No record may be left out; print them all verbatim.

## Listed entries
________________________________________
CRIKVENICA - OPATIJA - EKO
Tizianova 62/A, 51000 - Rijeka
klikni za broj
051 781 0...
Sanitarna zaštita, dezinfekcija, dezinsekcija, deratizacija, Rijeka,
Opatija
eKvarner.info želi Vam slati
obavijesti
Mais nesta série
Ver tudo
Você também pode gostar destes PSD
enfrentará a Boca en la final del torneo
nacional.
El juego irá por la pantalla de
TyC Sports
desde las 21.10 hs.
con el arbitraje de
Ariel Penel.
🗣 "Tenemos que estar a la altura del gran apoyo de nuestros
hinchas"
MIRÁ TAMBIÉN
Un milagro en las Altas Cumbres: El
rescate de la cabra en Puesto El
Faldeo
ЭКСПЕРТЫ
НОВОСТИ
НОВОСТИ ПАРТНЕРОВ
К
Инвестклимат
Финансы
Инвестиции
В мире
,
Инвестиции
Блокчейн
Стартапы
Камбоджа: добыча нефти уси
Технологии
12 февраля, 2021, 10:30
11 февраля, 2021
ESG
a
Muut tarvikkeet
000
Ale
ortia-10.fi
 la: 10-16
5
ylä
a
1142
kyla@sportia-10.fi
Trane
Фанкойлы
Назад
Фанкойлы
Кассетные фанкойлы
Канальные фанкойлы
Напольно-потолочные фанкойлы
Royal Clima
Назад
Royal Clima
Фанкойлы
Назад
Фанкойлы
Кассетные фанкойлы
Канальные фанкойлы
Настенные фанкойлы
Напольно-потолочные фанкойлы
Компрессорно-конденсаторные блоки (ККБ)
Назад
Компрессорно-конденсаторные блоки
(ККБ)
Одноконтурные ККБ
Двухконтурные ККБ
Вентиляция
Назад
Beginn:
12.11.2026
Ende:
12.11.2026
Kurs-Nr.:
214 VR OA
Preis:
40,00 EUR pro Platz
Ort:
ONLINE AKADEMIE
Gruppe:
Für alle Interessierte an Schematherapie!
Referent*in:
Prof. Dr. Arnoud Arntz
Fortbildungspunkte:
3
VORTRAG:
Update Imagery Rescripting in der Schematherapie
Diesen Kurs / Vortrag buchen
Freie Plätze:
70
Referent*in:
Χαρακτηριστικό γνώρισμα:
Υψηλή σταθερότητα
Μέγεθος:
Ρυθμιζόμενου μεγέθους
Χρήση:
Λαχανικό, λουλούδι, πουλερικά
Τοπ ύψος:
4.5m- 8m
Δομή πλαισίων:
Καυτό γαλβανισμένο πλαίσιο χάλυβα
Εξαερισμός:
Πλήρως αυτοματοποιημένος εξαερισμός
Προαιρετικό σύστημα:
________________________________________
## Your solution
CRIKVENICA - OPATIJA - EKO
Tizianova 62/A, 51000 - Rijeka
klikni za broj
051 781 0...
Sanitarna zaštita, dezinfekcija, dezinsekcija, deratizacija, Rijeka,
Opatija
eKvarner.info želi Vam slati
obavijesti
Mais nesta série
Ver tudo
Você também pode gostar destes PSD
enfrentará a Boca en la final del torneo
nacional.
El juego irá por la pantalla de
TyC Sports
desde las 21.10 hs.
con el arbitraje de
Ariel Penel.
🗣 "Tenemos que estar a la altura del gran apoyo de nuestros
hinchas"
MIRÁ TAMBIÉN
Un milagro en las Altas Cumbres: El
rescate de la cabra en Puesto El
Faldeo
ЭКСПЕРТЫ
НОВОСТИ
НОВОСТИ ПАРТНЕРОВ
К
Инвестклимат
Финансы
Инвестиции
В мире
,
Инвестиции
Блокчейн
Стартапы
Камбоджа: добыча нефти уси
Технологии
12 февраля, 2021, 10:30
11 февраля, 2021
ESG
a
Muut tarvikkeet
000
Ale
ortia-10.fi
 la: 10-16
5
ylä
a
1142
kyla@sportia-10.fi
Trane
Фанкойлы
Назад
Фанкойлы
Кассетные фанкойлы
Канальные фанкойлы
Напольно-потолочные фанкойлы
Royal Clima
Назад
Royal Clima
Фанкойлы
Назад
Фанкойлы
Кассетные фанкойлы
Канальные фанкойлы
Настенные фанкойлы
Напольно-потолочные фанкойлы
Компрессорно-конденсаторные блоки (ККБ)
Назад
Компрессорно-конденсаторные блоки
(ККБ)
Одноконтурные ККБ
Двухконтурные ККБ
Вентиляция
Назад
Beginn:
12.11.2026
Ende:
12.11.2026
Kurs-Nr.:
214 VR OA
Preis:
40,00 EUR pro Platz
Ort:
ONLINE AKADEMIE
Gruppe:
Für alle Interessierte an Schematherapie!
Referent*in:
Prof. Dr. Arnoud Arntz
Fortbildungspunkte:
3
VORTRAG:
Update Imagery Rescripting in der Schematherapie
Diesen Kurs / Vortrag buchen
Freie Plätze:
70
Referent*in:
Χαρακτηριστικό γνώρισμα:
Υψηλή σταθερότητα
Μέγεθος:
Ρυθμιζόμενου μεγέθους
Χρήση:
Λαχανικό, λουλούδι, πουλερικά
Τοπ ύψος:
4.5m- 8m
Δομή πλαισίων:
Καυτό γαλβανισμένο πλαίσιο χάλυβα
Εξαερισμός:
Πλήρως αυτοματοποιημένος εξαερισμός
Προαιρετικό σύστημα:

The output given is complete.